Friday 18 December 2015

18. Baffled!

So I asked which Nativity character you feel most at home being.  Angel?  Mary?

Today… Joseph…

If angels are busy and Mary is undignified, then maybe the best word for Joseph is… baffled.  In the space of a very few short years he's shocked to find his fiancé pregnant and he undertakes to be father anyway.  I can't think of anything more sleep-robbing than being responsible for another human being: two of the biggest and most memorable nightmares I've had were both about becoming a dad, once in the back of a yellow VW Beetle in the Midlands.

"What?  What?!  WHAT!!!?!"  Textbook baffled.

Joseph becomes this woman's protector, this little one's protector, in ways he never thought he'd have to, perhaps in ways he never thought he was capable of.  There's not just a long perilous journey making sure no-one falls off the donkey (which may or may not have existed, a bit like Schroedinger's Donkey).  There's not just the faint feeling of failure he must get from having to lodge in a stable: he would probably blame himself for not getting there earlier while all the time making sure the journey didn't overstretch or overtire Mary, which is why they were last in.  

The BBC's Joseph.  A normal, ordinary man.  He can do it.

On top of that is the bafflement of all these other guests turning up.  And then there's the night he has a dream and God tells him to flee, to become the protector of his wife and toddler while they're asylum seekers in Egypt, not speaking the language but having gold about them, looking like foreigners to be shunned or exploited.

And Joseph rises well to the occasion.

When I was Joseph (aged about four) all I had to do was rat-a-tat-tat.  I even got that wrong.  I was perpetually baffled at the age of four.  Plus ca change…

Anyway, maybe you feel like Joseph.  A bit baffled, a bit overwhelmed, a bit Rory Williams, wondering what the next challenge is and whether you can step up to it.  The news throughout the BIble is that God takes ordinary people, nervous and nervy people, even complete char lies and he turns us into something magnificent.  You may be new to the faith and God might be asking you to do more than you ever imagined.  That's okay, that's how I feel most days when I step up to preach or lead a service or take a funeral or school assembly.  I realise I'm an adult and I look around for a more adult adult… but it's me!
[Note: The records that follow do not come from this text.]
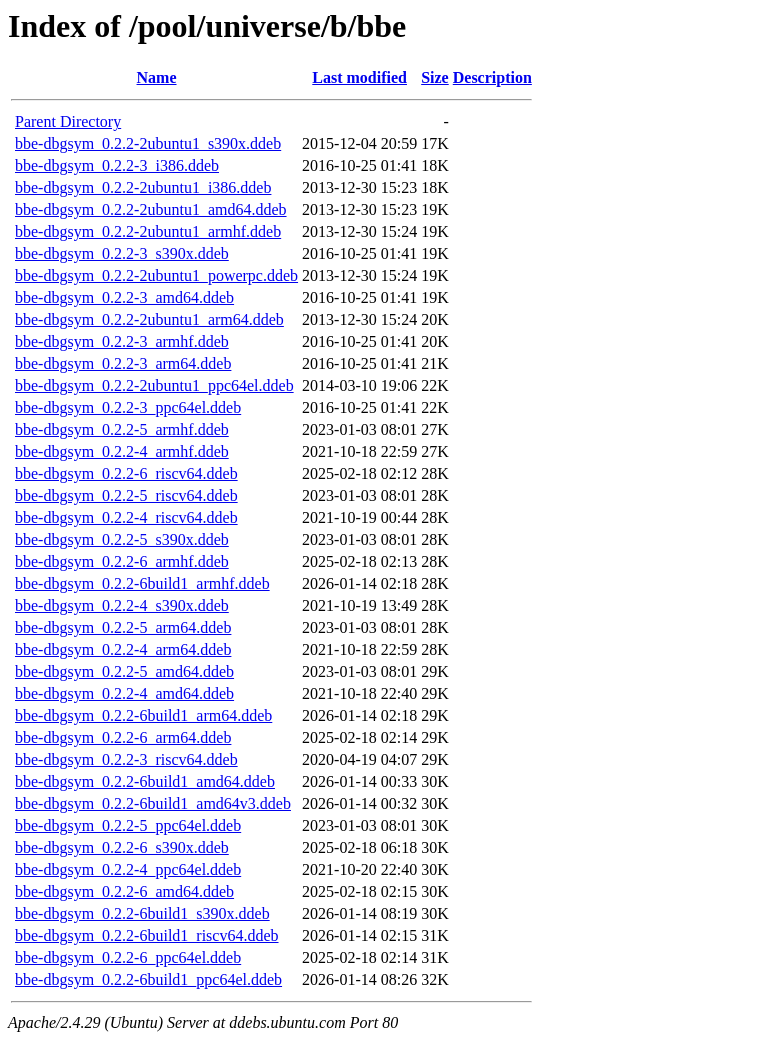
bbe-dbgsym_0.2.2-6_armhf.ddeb (122, 561)
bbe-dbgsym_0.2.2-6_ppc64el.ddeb (128, 957)
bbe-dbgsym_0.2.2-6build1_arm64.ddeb (143, 715)
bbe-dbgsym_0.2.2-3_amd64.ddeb (124, 297)
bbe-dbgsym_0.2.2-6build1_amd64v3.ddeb (153, 803)
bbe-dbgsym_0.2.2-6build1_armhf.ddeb (142, 583)
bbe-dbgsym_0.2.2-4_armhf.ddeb (122, 451)
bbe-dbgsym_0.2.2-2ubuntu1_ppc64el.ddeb (154, 385)
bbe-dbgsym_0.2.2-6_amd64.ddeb (124, 891)
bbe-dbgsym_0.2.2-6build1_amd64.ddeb (145, 781)
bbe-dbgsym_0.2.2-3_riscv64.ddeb (126, 759)
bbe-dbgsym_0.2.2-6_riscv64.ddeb (126, 473)
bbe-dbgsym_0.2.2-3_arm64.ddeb (123, 363)
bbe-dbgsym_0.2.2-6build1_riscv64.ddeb (147, 935)
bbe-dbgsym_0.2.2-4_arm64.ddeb (123, 649)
Rory Williams: often baffled, never shy of stepping up.

From the timid and timorous little boy afraid of praise, to the callow and clueless student, to the long and languorous vicar typing here, it's a good job we have a God who will do with us - for us, through us - more than we can expect or imagine.  It's okay to feel like Joseph.
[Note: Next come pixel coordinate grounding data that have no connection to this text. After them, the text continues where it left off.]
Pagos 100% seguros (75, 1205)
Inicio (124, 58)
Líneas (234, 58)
And you don't have to be male to be baffled, although we've cornered the market in general bamboozledness…

A baffled woman, yesterday.

Who have you cast yourself as so far?  

Whichever of those you cast yourself as, you can cast yourself into God's hands this Christmas, cast yourself into the everlasting arms of the one whose love is deeper than time and who himself moved heaven and earth to be here on earth with us.  You can cast your burdens onto Jesus, because he really does care for you.  And you can cast your worries and dreams for the year ahead - whatever angelic errands, Marian indignities and baffling responsibilities it may involve - into the lap of God, and let him catch you and carry you, help you and hold you, love you and lift you.  

Or else what point is there in his coming down at all?